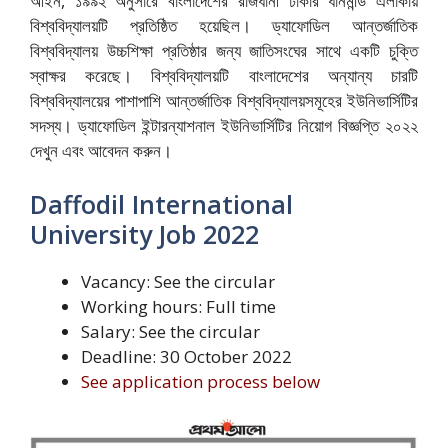
আইন, ১৯৯২ অনুসারে বাংলাদেশের রাজধানী ঢাকার ধানমন্ডি এলাকায়
বিশ্ববিদ্যালয়টি প্রতিষ্ঠিত হয়েছিল। ড্যাফোডিল আন্তর্জাতিক
বিশ্ববিদ্যালয় উচ্চশিক্ষা প্রতিষ্ঠার জন্য জাতিসংঘের সাথে একটি চুক্তি
স্বাক্ষর করেছে। বিশ্ববিদ্যালয়টি বাংলাদেশের অন্যান্য চারটি
বিশ্ববিদ্যালয়ের পাশাপাশি আন্তর্জাতিক বিশ্ববিদ্যালয়সমূহের ইউনিভার্সিটির
সদস্য। ড্যাফোডিল ইন্টারন্যাশনাল ইউনিভার্সিটির নিয়োগ বিজ্ঞপ্তি ২০২২
দেখুন এবং আবেদন করুন।
Daffodil International
University Job 2022
Vacancy: See the circular
Working hours: Full time
Salary: See the circular
Deadline: 30 October 2022
See application process below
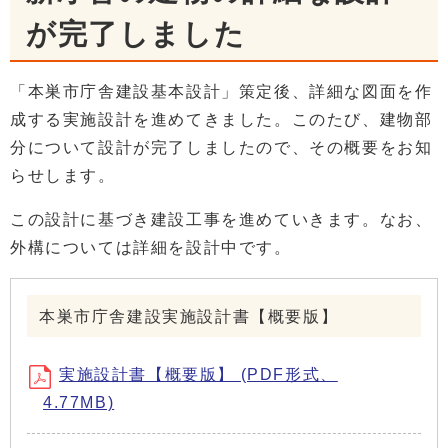
が完了しました
「本巣市庁舎建設基本設計」策定後、詳細な図面を作
成する実施設計を進めてきました。このたび、建物部
分について設計が完了しましたので、その概要をお知
らせします。
この設計に基づき建設工事を進めていきます。なお、
外構については詳細を設計中です。
本巣市庁舎建設実施設計書【概要版】
実施設計書【概要版】 (PDF形式、
4.77MB)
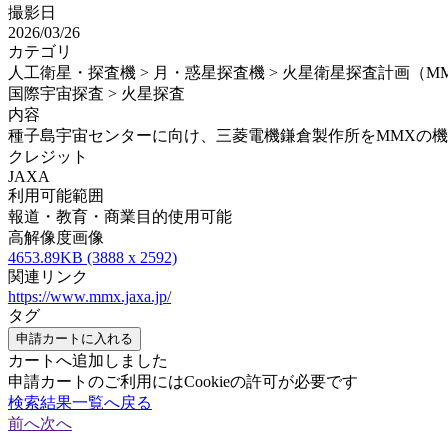
撮影日
2026/03/26
カテゴリ
人工衛星・探査機 > 月・惑星探査機 > 火星衛星探査計画（M
国際宇宙探査 > 火星探査
内容
種子島宇宙センターに向け、三菱電機鎌倉製作所をMMXの機体
クレジット
JAXA
利用可能範囲
報道・教育・商業目的使用可能
高解像度画像
4653.89KB (3888 x 2592)
関連リンク
https://www.mmx.jaxa.jp/
タグ
申請カートに入れる
カートへ追加しました
申請カートのご利用にはCookieの許可が必要です
検索結果一覧へ戻る
前へ
次へ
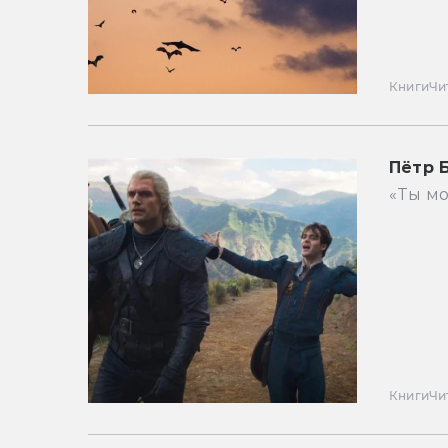
Книги
Чи
Пётр 
«Ты мо
Книги
Чи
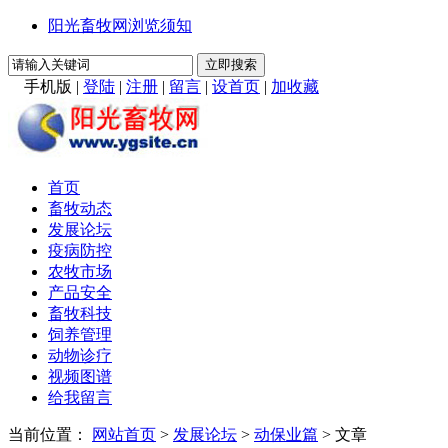
阳光畜牧网浏览须知
手机版
|
登陆
|
注册
|
留言
|
设首页
|
加收藏
首页
畜牧动态
发展论坛
疫病防控
农牧市场
产品安全
畜牧科技
饲养管理
动物诊疗
视频图谱
给我留言
当前位置：
网站首页
>
发展论坛
>
动保业篇
> 文章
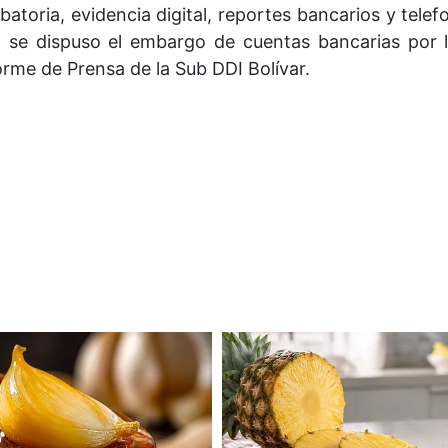
oria, evidencia digital, reportes bancarios y telefon
én se dispuso el embargo de cuentas bancarias por
orme de Prensa de la Sub DDI Bolívar.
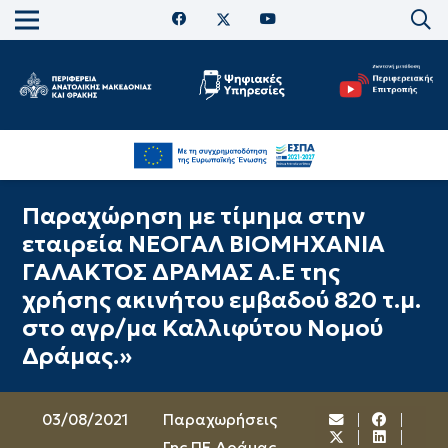
Παραχώρηση με τίμημα στην
εταιρεία ΝΕΟΓΑΛ ΒΙΟΜΗΧΑΝΙΑ
ΓΑΛΑΚΤΟΣ ΔΡΑΜΑΣ Α.Ε της
χρήσης ακινήτου εμβαδού 820 τ.μ.
στο αγρ/μα Καλλιφύτου Νομού
Δράμας.»
03/08/2021
Παραχωρήσεις
Γης ΠΕ Δράμας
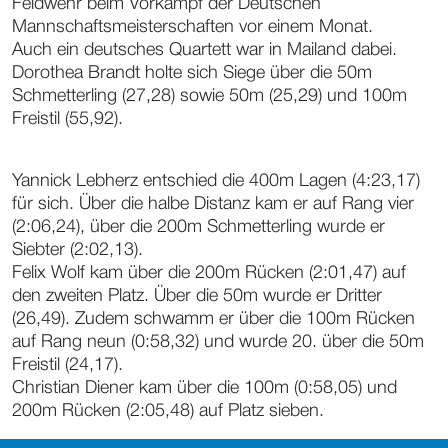
Feldwehr beim Vorkampf der Deutschen
Mannschaftsmeisterschaften vor einem Monat.
Auch ein deutsches Quartett war in Mailand dabei.
Dorothea Brandt holte sich Siege über die 50m
Schmetterling (27,28) sowie 50m (25,29) und 100m
Freistil (55,92).
Yannick Lebherz entschied die 400m Lagen (4:23,17)
für sich. Über die halbe Distanz kam er auf Rang vier
(2:06,24), über die 200m Schmetterling wurde er
Siebter (2:02,13).
Felix Wolf kam über die 200m Rücken (2:01,47) auf
den zweiten Platz. Über die 50m wurde er Dritter
(26,49). Zudem schwamm er über die 100m Rücken
auf Rang neun (0:58,32) und wurde 20. über die 50m
Freistil (24,17).
Christian Diener kam über die 100m (0:58,05) und
200m Rücken (2:05,48) auf Platz sieben.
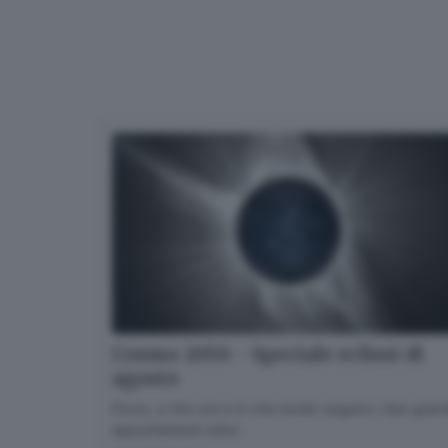
Cosmo 2050 - Speciale eclissi di
agosto
Dove, a che ora e in che modo seguire i due gran
appuntamenti estivi.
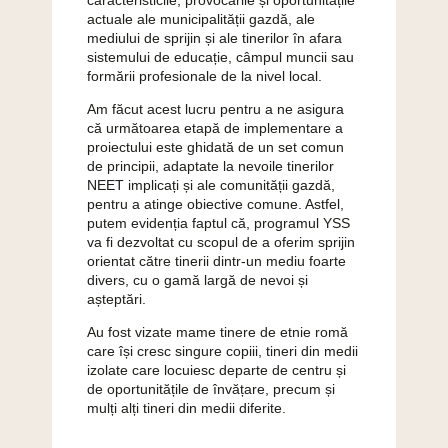
caracteristicile, provocările și oportunitățile
actuale ale municipalității gazdă, ale
mediului de sprijin și ale tinerilor în afara
sistemului de educație, câmpul muncii sau
formării profesionale de la nivel local.
Am făcut acest lucru pentru a ne asigura
că următoarea etapă de implementare a
proiectului este ghidată de un set comun
de principii, adaptate la nevoile tinerilor
NEET implicați și ale comunității gazdă,
pentru a atinge obiective comune. Astfel,
putem evidenția faptul că, programul YSS
va fi dezvoltat cu scopul de a oferim sprijin
orientat către tinerii dintr-un mediu foarte
divers, cu o gamă largă de nevoi și
așteptări.
Au fost vizate mame tinere de etnie romă
care își cresc singure copiii, tineri din medii
izolate care locuiesc departe de centru și
de oportunitățile de învățare, precum și
mulți alți tineri din medii diferite.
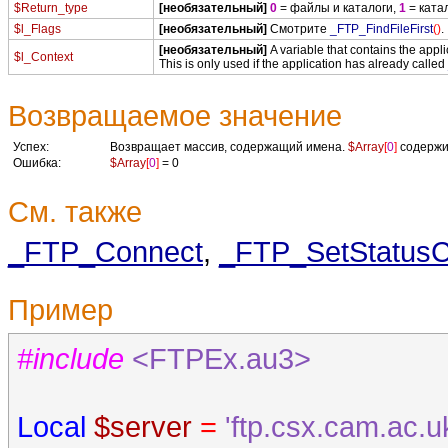
$Return_type
[необязательный]
0
= файлы и каталоги,
1
= ката
$l_Flags
[необязательный]
Смотрите
_FTP_FindFileFirst
()
.
[необязательный]
A variable that contains the appli
$l_Context
This is only used if the application has already called
Возвращаемое значение
Успех:
Возвращает массив, содержащий имена.
$Array
[
0
]
содержи
Ошибка:
$Array
[
0
]
= 0
См. также
_FTP_Connect
,
_FTP_SetStatusC
Пример
#include
<FTPEx.au3>
Local
$server
=
'ftp.csx.cam.ac.u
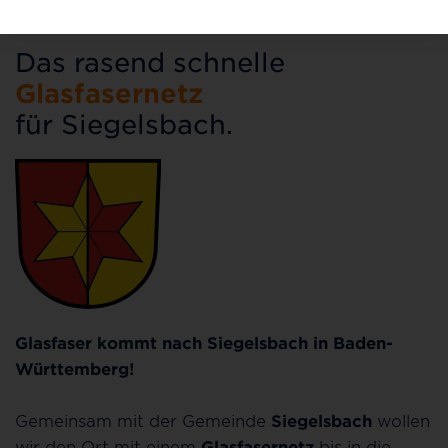
Das rasend schnelle
Glasfasernetz
für Siegelsbach.
Glasfaser kommt nach Siegelsbach in Baden-
Württemberg!
Gemeinsam mit der Gemeinde
Siegelsbach
wollen
wir den Ort mit einem
Glasfasernetz
bis in die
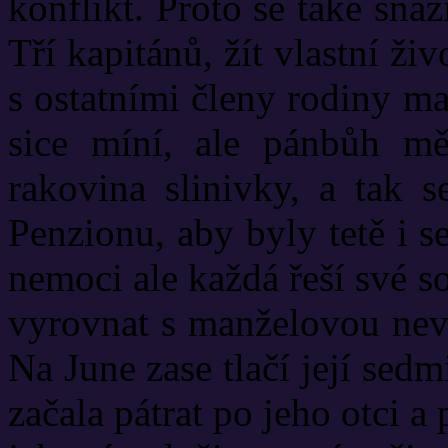
konflikt. Proto se také sna
Tří kapitánů, žít vlastní ži
s ostatními členy rodiny m
sice míní, ale pánbůh mě
rakovina slinivky, a tak s
Penzionu, aby byly tetě i s
nemoci ale každá řeší své 
vyrovnat s manželovou nevě
Na June zase tlačí její sed
začala pátrat po jeho otci a p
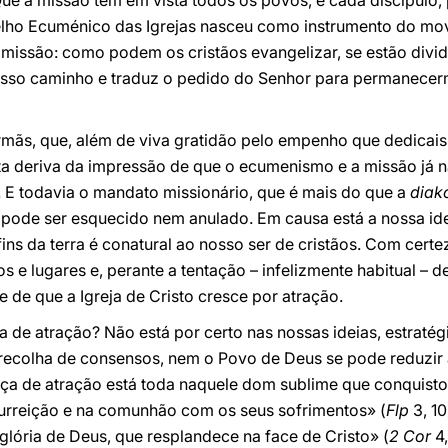
ue a missão tem em vista todos os povos, e cada discípulo, p
selho Ecuménico das Igrejas nasceu como instrumento do mo
 missão: como podem os cristãos evangelizar, se estão divid
nosso caminho e traduz o pedido do Senhor para permanecer
rmãs, que, além de viva gratidão pelo empenho que dedicais
 deriva da impressão de que o ecumenismo e a missão já 
. E todavia o mandato missionário, que é mais do que a
diak
pode ser esquecido nem anulado. Em causa está a nossa ide
ins da terra é conatural ao nosso ser de cristãos. Com certe
 e lugares e, perante a tentação – infelizmente habitual – d
 de que a Igreja de Cristo cresce por atração.
a de atração? Não está por certo nas nossas ideias, estraté
recolha de consensos, nem o Povo de Deus se pode reduzir
ça de atração está toda naquele dom sublime que conquist
ssurreição e na comunhão com os seus sofrimentos» (
Flp
3, 10
glória de Deus, que resplandece na face de Cristo» (
2 Cor
4,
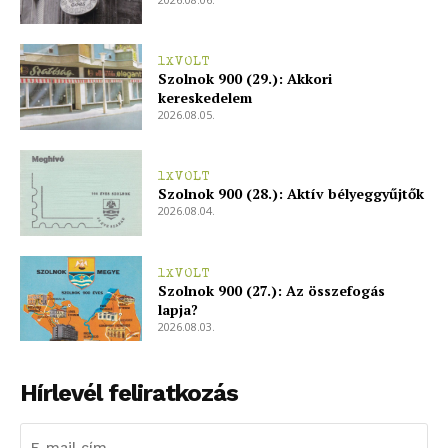
1XVOLT
Szolnok 900 (29.): Akkori
kereskedelem
2026.08.05.
1XVOLT
Szolnok 900 (28.): Aktív bélyeggyűjtők
2026.08.04.
1XVOLT
Szolnok 900 (27.): Az összefogás
lapja?
2026.08.03.
Hírlevél feliratkozás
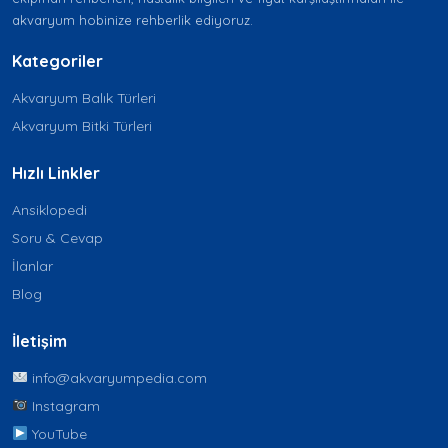
akvaryum hobinize rehberlik ediyoruz.
Kategoriler
Akvaryum Balık Türleri
Akvaryum Bitki Türleri
Hızlı Linkler
Ansiklopedi
Soru & Cevap
İlanlar
Blog
İletişim
info@akvaryumpedia.com
Instagram
YouTube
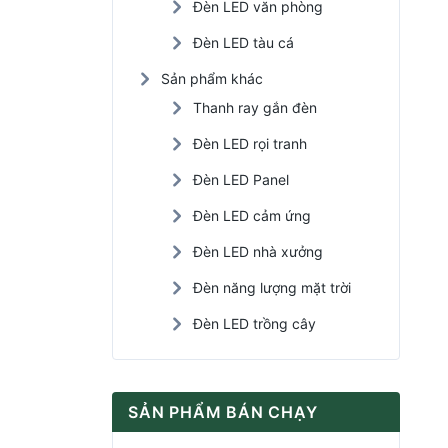
Đèn LED văn phòng
Đèn LED tàu cá
Sản phẩm khác
Thanh ray gắn đèn
Đèn LED rọi tranh
Đèn LED Panel
Đèn LED cảm ứng
Đèn LED nhà xưởng
Đèn năng lượng mặt trời
Đèn LED trồng cây
SẢN PHẨM BÁN CHẠY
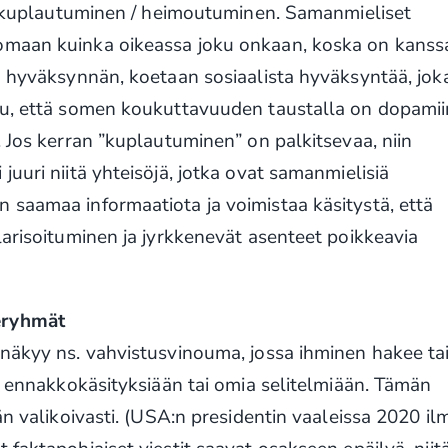
s. kuplautuminen / heimoutuminen. Samanmieliset
omaan kuinka oikeassa joku onkaan, koska on kanss
a hyväksynnän, koetaan sosiaalista hyväksyntää, jok
tu, että somen koukuttavuuden taustalla on dopamiin
. Jos kerran ”kuplautuminen” on palkitsevaa, niin
uuri niitä yhteisöjä, jotka ovat samanmielisiä
 saamaa informaatiota ja voimistaa käsitystä, että
larisoituminen ja jyrkkenevät asenteet poikkeavia
eryhmät
 näkyy ns. vahvistusvinouma, jossa ihminen hakee ta
en ennakkokäsityksiään tai omia selitelmiään. Tämän
än valikoivasti. (USA:n presidentin vaaleissa 2020 il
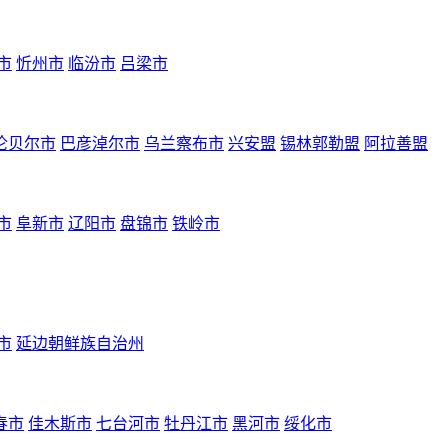
市
忻州市
临汾市
吕梁市
伦贝尔市
巴彦淖尔市
乌兰察布市
兴安盟
锡林郭勒盟
阿拉善盟
市
阜新市
辽阳市
盘锦市
铁岭市
市
延边朝鲜族自治州
春市
佳木斯市
七台河市
牡丹江市
黑河市
绥化市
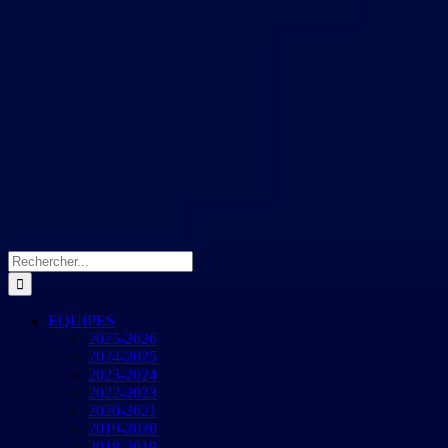
Rechercher:
EQUIPES
2025-2026
2024-2025
2023-2024
2022-2023
2020-2021
2019-2020
2018-2019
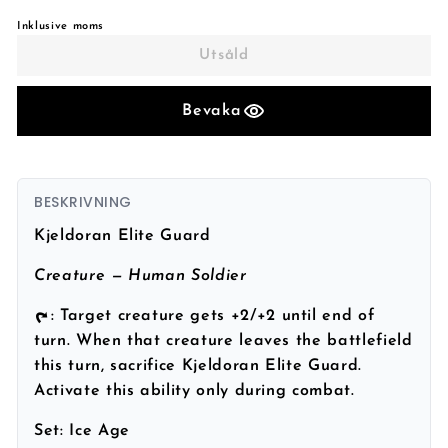
Inklusive moms
Utsåld
Bevaka
BESKRIVNING
Kjeldoran Elite Guard
Creature — Human Soldier
: Target creature gets +2/+2 until end of
turn. When that creature leaves the battlefield
this turn, sacrifice Kjeldoran Elite Guard.
Activate this ability only during combat.
Set:
Ice Age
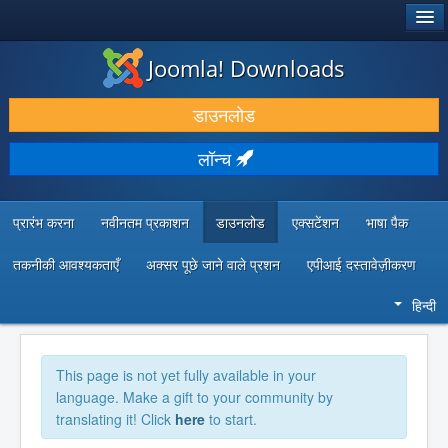
®
जूमला!
Joomla! Downloads
डाउनलोड करें और बढ़ाएं
डाउनलोड
खोजें और जानें
लॉन्च
सामुदायिक समर्थन
डेवलपर संसाधन
प्रारंभ करना
नवीनतम प्रकाशन
डाउनलोड
एक्सटेंशन
भाषा पैक
तकनीकी आवश्यकताएँ
अक्सर पूछे जाने वाले प्रशन
एपीआई दस्तावेज़ीकरण
हिन्दी
This page is not yet fully available in your
language. Make a gift to your community by
translating it! Click
here
to start.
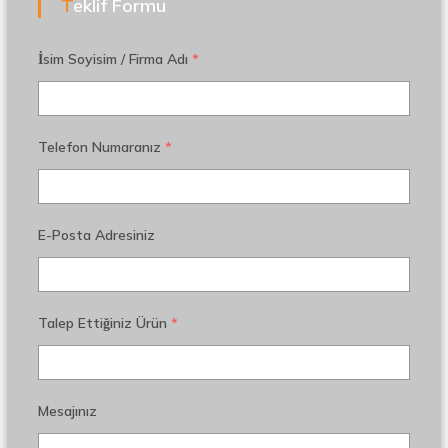
Teklif Formu
İsim Soyisim / Firma Adı
*
Telefon Numaranız
*
E-Posta Adresiniz
Talep Ettiğiniz Ürün
*
Mesajınız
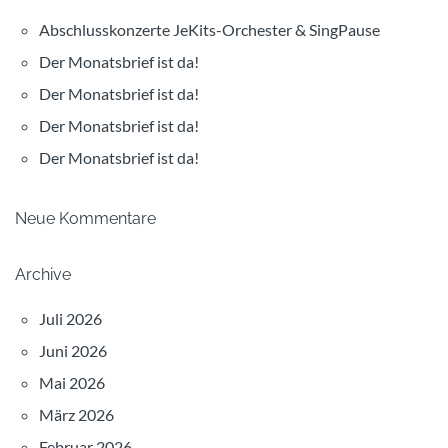
Abschlusskonzerte JeKits-Orchester & SingPause
Der Monatsbrief ist da!
Der Monatsbrief ist da!
Der Monatsbrief ist da!
Der Monatsbrief ist da!
Neue Kommentare
Archive
Juli 2026
Juni 2026
Mai 2026
März 2026
Februar 2026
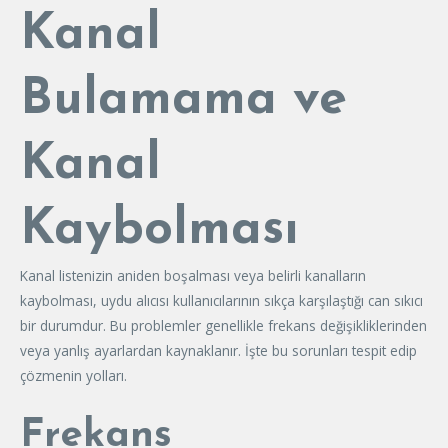
Kanal
Bulamama ve
Kanal
Kaybolması
Kanal listenizin aniden boşalması veya belirli kanalların
kaybolması, uydu alıcısı kullanıcılarının sıkça karşılaştığı can sıkıcı
bir durumdur. Bu problemler genellikle frekans değişikliklerinden
veya yanlış ayarlardan kaynaklanır. İşte bu sorunları tespit edip
çözmenin yolları.
Frekans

Task to complete ▸
While leaving pictures out, reproduce exactly the lines from the beginning of the listing above through the line containing "স্বাক্ষর করেছে। বিশ্ববিদ্যালয়টি", both ends included.

Result for this task ▸
আইন, ১৯৯২ অনুসারে বাংলাদেশের রাজধানী ঢাকার ধানমন্ডি এলাকায়
বিশ্ববিদ্যালয়টি প্রতিষ্ঠিত হয়েছিল। ড্যাফোডিল আন্তর্জাতিক
বিশ্ববিদ্যালয় উচ্চশিক্ষা প্রতিষ্ঠার জন্য জাতিসংঘের সাথে একটি চুক্তি
স্বাক্ষর করেছে। বিশ্ববিদ্যালয়টি বাংলাদেশের অন্যান্য চারটি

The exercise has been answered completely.